[The problem] After finding the line with "このメソッドのオーバーロード" in the data below, set down exactly each line through the one with "は、地図のレイアウトが完了する前を含め、", inclusive, and stop there.

[Provided data]
--------------------------------------------------

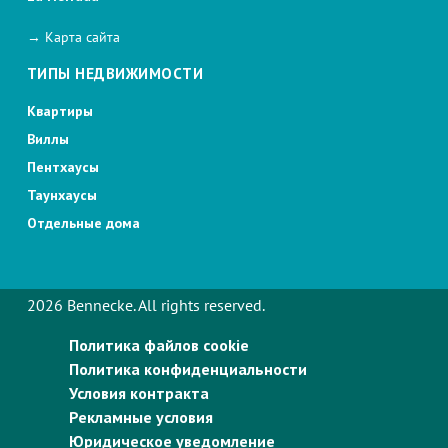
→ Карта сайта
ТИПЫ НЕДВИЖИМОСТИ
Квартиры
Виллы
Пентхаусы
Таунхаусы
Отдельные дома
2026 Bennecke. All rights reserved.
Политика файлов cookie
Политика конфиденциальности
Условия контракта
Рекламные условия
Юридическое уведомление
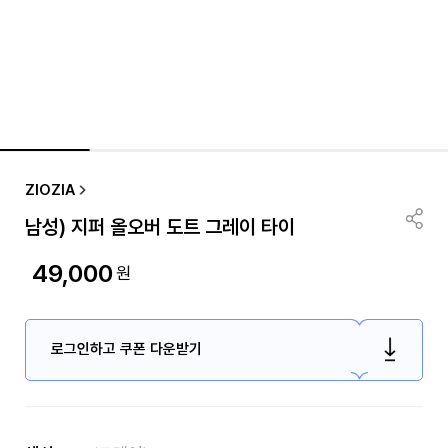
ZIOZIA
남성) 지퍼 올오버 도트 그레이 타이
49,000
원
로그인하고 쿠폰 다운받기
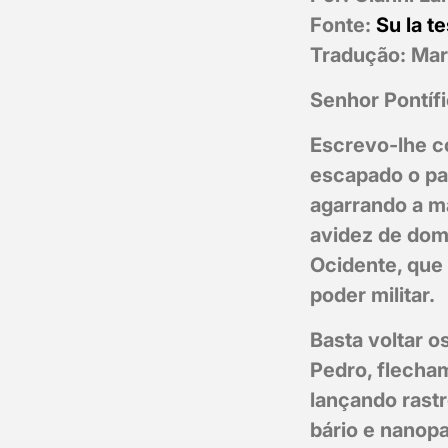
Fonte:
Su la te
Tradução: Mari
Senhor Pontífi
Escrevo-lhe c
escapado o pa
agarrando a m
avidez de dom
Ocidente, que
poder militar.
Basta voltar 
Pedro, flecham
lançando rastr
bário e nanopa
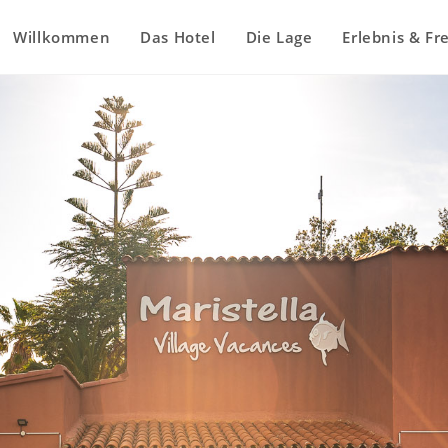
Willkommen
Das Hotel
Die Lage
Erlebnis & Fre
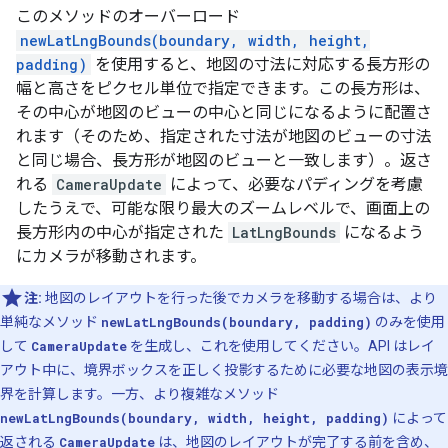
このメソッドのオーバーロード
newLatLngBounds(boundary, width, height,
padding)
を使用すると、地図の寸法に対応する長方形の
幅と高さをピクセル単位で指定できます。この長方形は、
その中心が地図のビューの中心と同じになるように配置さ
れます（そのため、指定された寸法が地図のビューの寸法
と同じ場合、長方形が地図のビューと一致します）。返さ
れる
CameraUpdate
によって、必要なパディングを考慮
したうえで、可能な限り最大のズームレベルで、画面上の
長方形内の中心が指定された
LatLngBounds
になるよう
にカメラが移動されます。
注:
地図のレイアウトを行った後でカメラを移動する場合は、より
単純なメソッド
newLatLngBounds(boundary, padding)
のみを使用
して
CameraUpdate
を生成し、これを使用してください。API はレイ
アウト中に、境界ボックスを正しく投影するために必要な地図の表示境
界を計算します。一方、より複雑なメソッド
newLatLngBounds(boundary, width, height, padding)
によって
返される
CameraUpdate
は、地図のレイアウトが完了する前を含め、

--------------------------------------------------

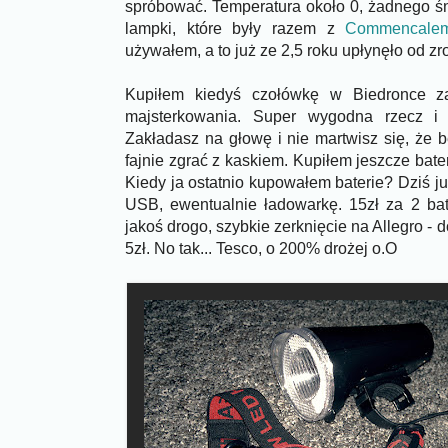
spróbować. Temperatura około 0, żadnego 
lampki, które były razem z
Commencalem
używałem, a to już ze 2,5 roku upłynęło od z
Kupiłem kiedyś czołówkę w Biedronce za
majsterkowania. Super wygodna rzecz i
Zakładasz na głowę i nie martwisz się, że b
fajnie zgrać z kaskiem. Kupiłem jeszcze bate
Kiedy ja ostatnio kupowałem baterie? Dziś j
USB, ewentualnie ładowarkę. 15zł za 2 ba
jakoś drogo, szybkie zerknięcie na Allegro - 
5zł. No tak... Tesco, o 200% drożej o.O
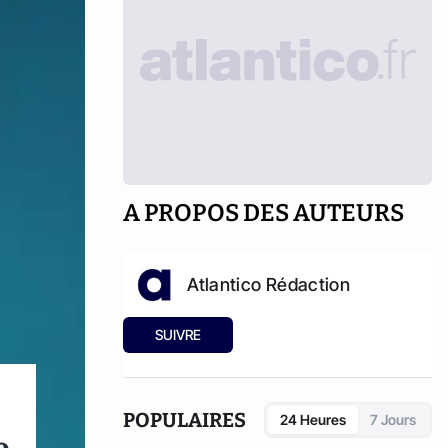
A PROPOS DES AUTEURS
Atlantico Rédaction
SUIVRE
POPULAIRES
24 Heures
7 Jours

--------------------------------------------------

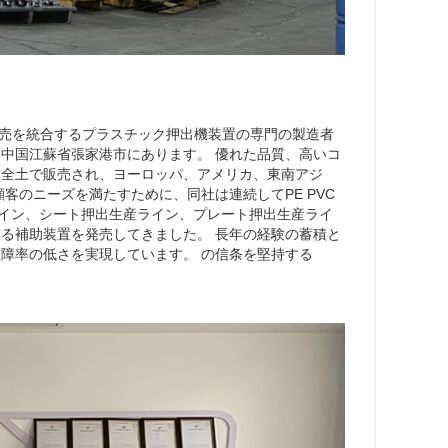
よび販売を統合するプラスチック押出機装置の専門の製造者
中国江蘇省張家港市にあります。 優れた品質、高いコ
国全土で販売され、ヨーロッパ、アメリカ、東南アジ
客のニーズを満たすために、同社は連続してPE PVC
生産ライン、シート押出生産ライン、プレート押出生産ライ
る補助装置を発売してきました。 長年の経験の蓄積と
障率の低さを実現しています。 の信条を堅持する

--------------------------------------------------

[Solved problem]
このメソッドのオーバーロード
newLatLngBounds(boundary, width, height,
padding)
を使用すると、地図の寸法に対応する長方形の
幅と高さをピクセル単位で指定できます。この長方形は、
その中心が地図のビューの中心と同じになるように配置さ
れます（そのため、指定された寸法が地図のビューの寸法
と同じ場合、長方形が地図のビューと一致します）。返さ
れる
CameraUpdate
によって、必要なパディングを考慮
したうえで、可能な限り最大のズームレベルで、画面上の
長方形内の中心が指定された
LatLngBounds
になるよう
にカメラが移動されます。
注:
地図のレイアウトを行った後でカメラを移動する場合は、より
単純なメソッド
newLatLngBounds(boundary, padding)
のみを使用
して
CameraUpdate
を生成し、これを使用してください。API はレイ
アウト中に、境界ボックスを正しく投影するために必要な地図の表示境
界を計算します。一方、より複雑なメソッド
newLatLngBounds(boundary, width, height, padding)
によって
返される
CameraUpdate
は、地図のレイアウトが完了する前を含め、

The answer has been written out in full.